“Other boats from Tiberias came near the place where they had eaten the bread after the Lord had given thanks” (John 6:23).
I wrote a column yesterday that mused why the Gospel of Mark saw fit to mention the “green grass,” of all things, on the very event-filled day Jesus fed a multitude and then calmed a storm at sea. It seems at first glance that it would have been like a reporter coming upon a chaotic domestic murder scene and noting in his notepad that the butter had been left out. Nevertheless, I offered my hunch as to why the green grass was a relevant and not obscure detail.

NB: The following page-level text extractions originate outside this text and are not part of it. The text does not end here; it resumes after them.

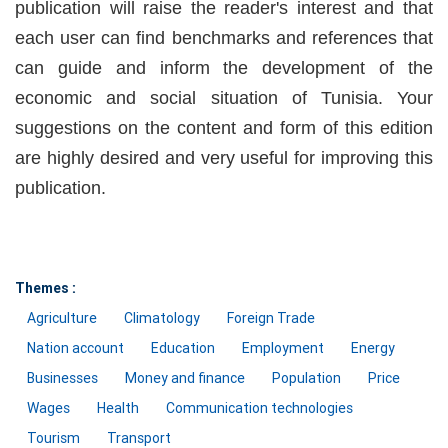
publication will raise the reader's interest and that
each user can find benchmarks and references that
can guide and inform the development of the
economic and social situation of Tunisia. Your
suggestions on the content and form of this edition
are highly desired and very useful for improving this
publication.
Themes :
Agriculture
Climatology
Foreign Trade
Nation account
Education
Employment
Energy
Businesses
Money and finance
Population
Price
Wages
Health
Communication technologies
Tourism
Transport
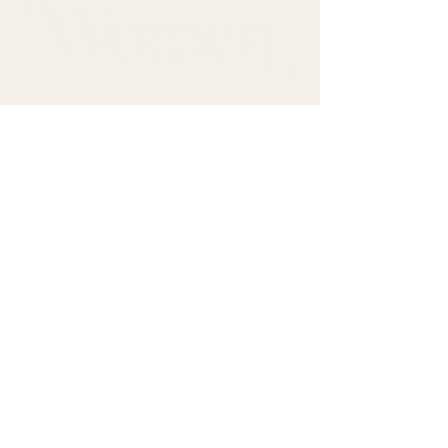
Come sit with us.
First name
*
Last name
*
Email
*
Subscribe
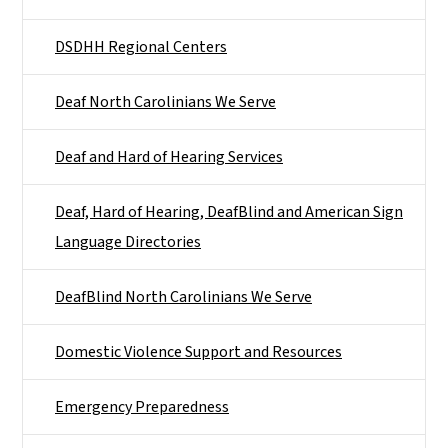
DSDHH Regional Centers
Deaf North Carolinians We Serve
Deaf and Hard of Hearing Services
Deaf, Hard of Hearing, DeafBlind and American Sign
Language Directories
DeafBlind North Carolinians We Serve
Domestic Violence Support and Resources
Emergency Preparedness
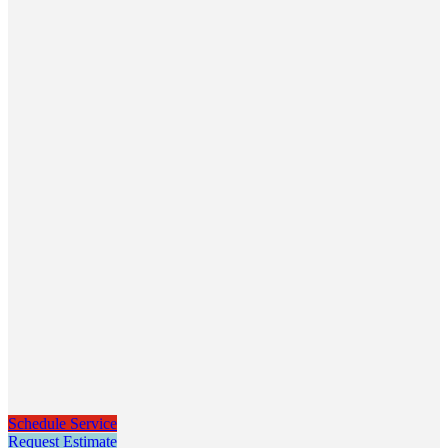
Schedule Service
Request Estimate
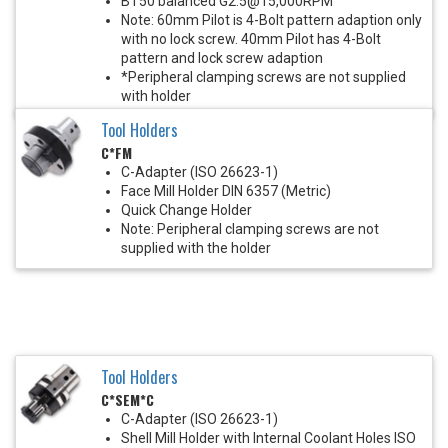
BT50 balanced G2.5@15,000RPM
Note: 60mm Pilot is 4-Bolt pattern adaption only
with no lock screw. 40mm Pilot has 4-Bolt
pattern and lock screw adaption
*Peripheral clamping screws are not supplied
with holder
Tool Holders
C*FM
C-Adapter (ISO 26623-1)
Face Mill Holder DIN 6357 (Metric)
Quick Change Holder
Note: Peripheral clamping screws are not
supplied with the holder
Tool Holders
C*SEM*C
C-Adapter (ISO 26623-1)
Shell Mill Holder with Internal Coolant Holes ISO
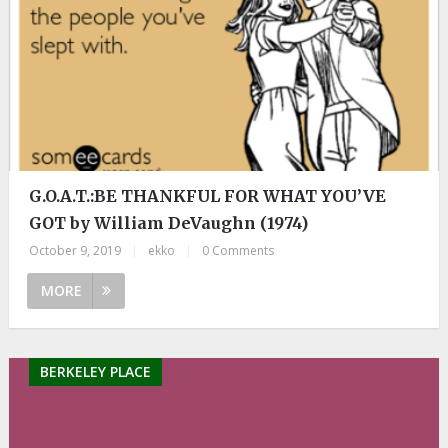
G.O.A.T.:BE THANKFUL FOR WHAT YOU’VE
GOT by William DeVaughn (1974)
October 9, 2019
|
ekko
|
0 Comments
MORE
BERKELEY PLACE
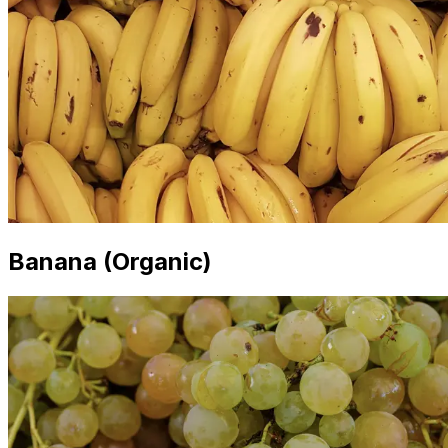
Banana (Organic)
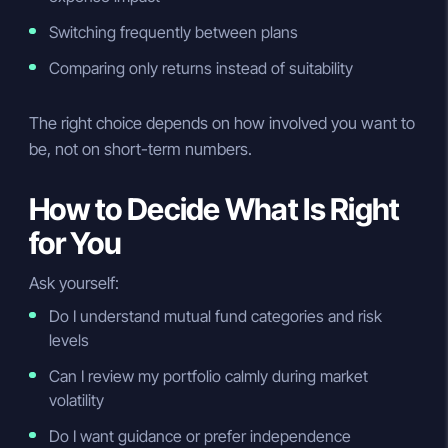
Switching frequently between plans
Comparing only returns instead of suitability
The right choice depends on how involved you want to
be, not on short-term numbers.
How to Decide What Is Right
for You
Ask yourself:
Do I understand mutual fund categories and risk
levels
Can I review my portfolio calmly during market
volatility
Do I want guidance or prefer independence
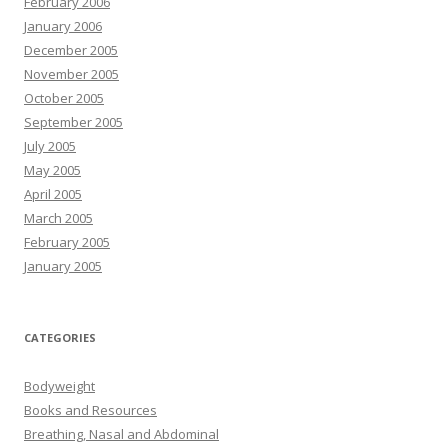
February 2006
January 2006
December 2005
November 2005
October 2005
September 2005
July 2005
May 2005
April 2005
March 2005
February 2005
January 2005
CATEGORIES
Bodyweight
Books and Resources
Breathing, Nasal and Abdominal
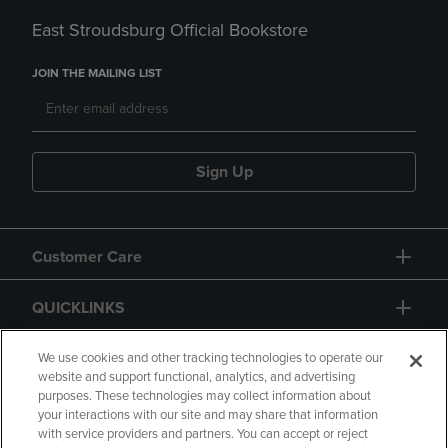
East Stroudsburg Official Bookstore
JOIN THE MAILING LIST
Sign Up
Customer Care
QUICKLINKS
GIFT CARD
We use cookies and other tracking technologies to operate our
website and support functional, analytics, and advertising
purposes. These technologies may collect information about
your interactions with our site and may share that information
with service providers and partners. You can accept or reject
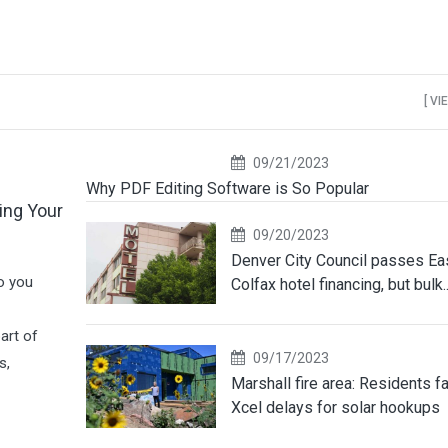
[ VI
09/21/2023
Why PDF Editing Software is So Popular
ing Your
09/20/2023
Denver City Council passes Ea
o you
Colfax hotel financing, but bulk..
art of
09/17/2023
s,
Marshall fire area: Residents f
Xcel delays for solar hookups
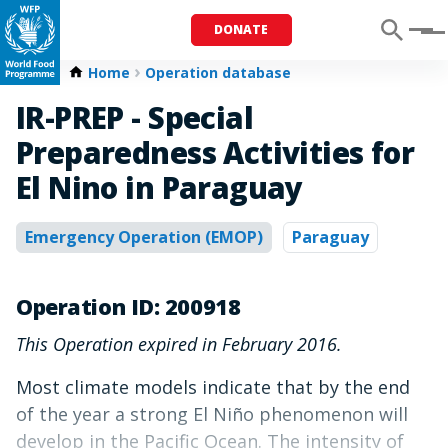
DONATE
Menu
Home
Operation database
IR-PREP - Special
Preparedness Activities for
El Nino in Paraguay
Emergency Operation (EMOP)
Paraguay
Operation ID: 200918
This Operation expired in February 2016.
Most climate models indicate that by the end
of the year a strong El Niño phenomenon will
develop in the Pacific Ocean. The intensity of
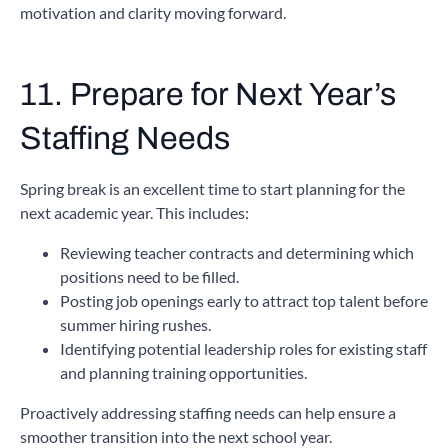
motivation and clarity moving forward.
11. Prepare for Next Year’s
Staffing Needs
Spring break is an excellent time to start planning for the
next academic year. This includes:
Reviewing teacher contracts and determining which
positions need to be filled.
Posting job openings early to attract top talent before
summer hiring rushes.
Identifying potential leadership roles for existing staff
and planning training opportunities.
Proactively addressing staffing needs can help ensure a
smoother transition into the next school year.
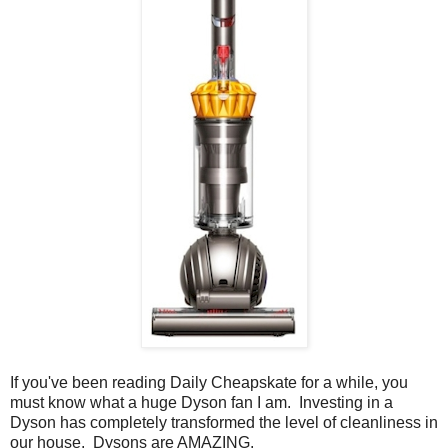
If you've been reading Daily Cheapskate for a while, you
must know what a huge Dyson fan I am. Investing in a
Dyson has completely transformed the level of cleanliness in
our house. Dysons are AMAZING.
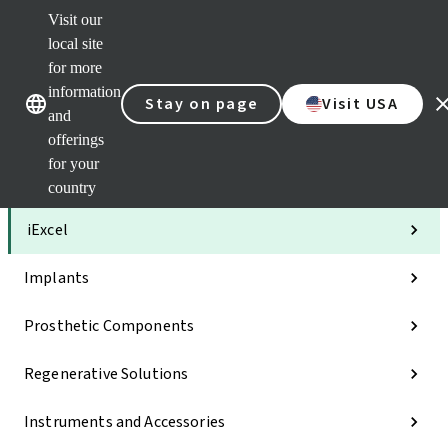
Visit our
Clea
local site
Str
AXS
for more
Our brands
Our brands
Your 
information
Stay on page
Visit USA
Serv
and
Quic
offerings
links
for your
Categories
country
iExcel
Implants
Prosthetic Components
Regenerative Solutions
Instruments and Accessories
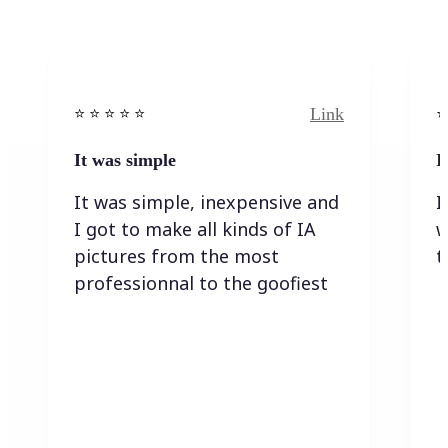
Link
⭐️ ⭐️ ⭐️ ⭐ ⭐️
⭐️
It was simple
I
It was simple, inexpensive and
I
I got to make all kinds of IA
w
pictures from the most
t
professionnal to the goofiest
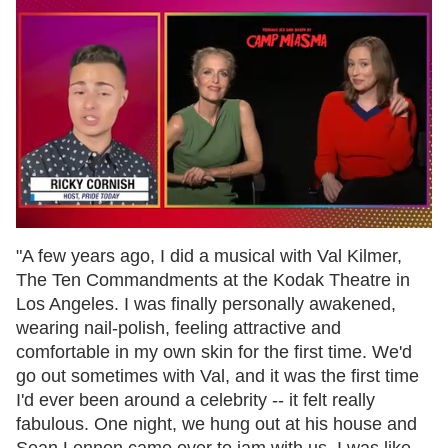
0
of
"A few years ago, I did a musical with Val Kilmer,
1
The Ten Commandments at the Kodak Theatre in
minute,
15
Los Angeles. I was finally personally awakened,
seconds
wearing nail-polish, feeling attractive and
comfortable in my own skin for the first time. We'd
go out sometimes with Val, and it was the first time
I'd ever been around a celebrity -- it felt really
fabulous. One night, we hung out at his house and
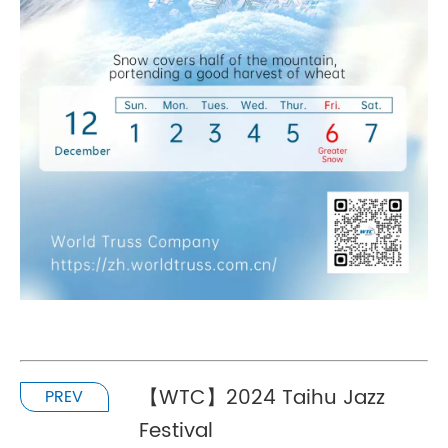
【WTC】2024 Taihu Jazz
PREV
Festival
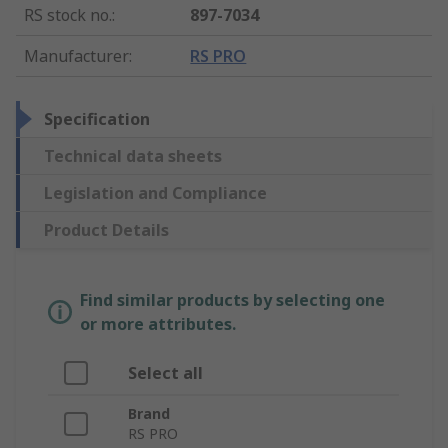
RS stock no.
:
897-7034
Manufacturer
:
RS PRO
Specification
Technical data sheets
Legislation and Compliance
Product Details
Find similar products by selecting one
or more attributes.
Select all
Brand
RS PRO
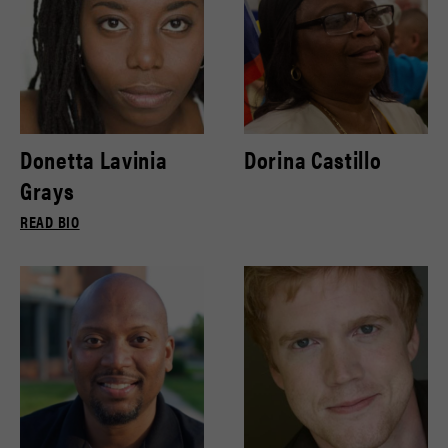
Donetta Lavinia
Dorina Castillo
Grays
READ BIO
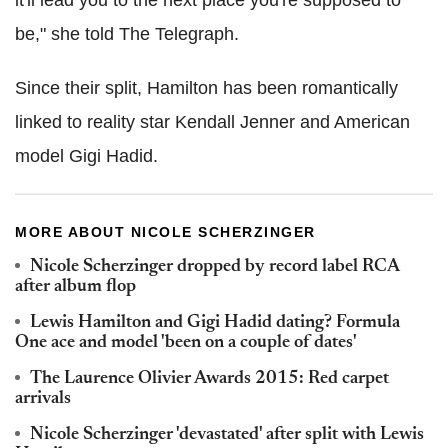
it'll lead you to the next place you're supposed to
be," she told The Telegraph.
Since their split, Hamilton has been romantically
linked to reality star Kendall Jenner and American
model Gigi Hadid.
MORE ABOUT NICOLE SCHERZINGER
Nicole Scherzinger dropped by record label RCA
after album flop
Lewis Hamilton and Gigi Hadid dating? Formula
One ace and model 'been on a couple of dates'
The Laurence Olivier Awards 2015: Red carpet
arrivals
Nicole Scherzinger 'devastated' after split with Lewis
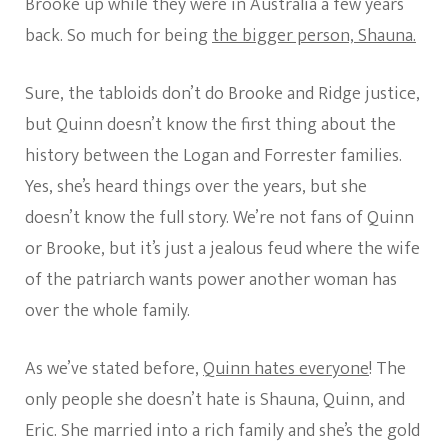
Brooke up while they were in Australia a few years
back. So much for being
the bigger person, Shauna.
Sure, the tabloids don’t do Brooke and Ridge justice,
but Quinn doesn’t know the first thing about the
history between the Logan and Forrester families.
Yes, she’s heard things over the years, but she
doesn’t know the full story. We’re not fans of Quinn
or Brooke, but it’s just a jealous feud where the wife
of the patriarch wants power another woman has
over the whole family.
As we’ve stated before,
Quinn hates everyone
! The
only people she doesn’t hate is Shauna, Quinn, and
Eric. She married into a rich family and she’s the gold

Today’s random (or you decide) phrase for our consideration is the one italicized in the verse above. This narrative again concerns an event-packed day. One would think the reporting of it would be very selective and would hit only the high points and not mention such small things as that this is the place where Jesus had prayed yesterday before they ate the bread.
Let me put it this way: If someone were to ask you what you did yesterday, would you answer, “I met Jenny for coffee. I returned a pile of overdue books to the library. I did food shopping. I had the broken taillight on the car fixed. I prayed before lunch. I ate lunch. I spent the afternoon with my mother”? Who ever mentions yesterday’s prayer before lunch when recounting one’s activities?
But the Holy Spirit sees to it that John mentions it. He evidently wants you and me to know that this place is where Jesus prayed before distributing bread.
I can think of two possible reasons for the inclusion, and then I welcome yours:
- Thanking God for your food before you eat it is as important as anything else you do in the course of a day. It is more important than coffee with Jenny and more important than the trip to the library and more important than your broken taillight repair. If you think to mention those other activities as noteworthy, then praying before your food—and, by the way, praying here and there all throughout the day—is as or more important. It’s not that we have to do it every time, but the evangelist throws it in here just to remind us of the fact.
- Perhaps the Holy Spirit wants the prayer noted because it was a prayer that issued forth a miracle. This was no ordinary meal the multitudes ate but a meal that came about through prayer. The Holy Spirit wants us to be totally aware of the fact that prayer was instrumental and is still the way the kingdom moves forward. Like Jesus once said about his evicting of a demon after others who tried before him had failed to evict it: “This kind cannot be driven out by anything but prayer” (Mark 9:29).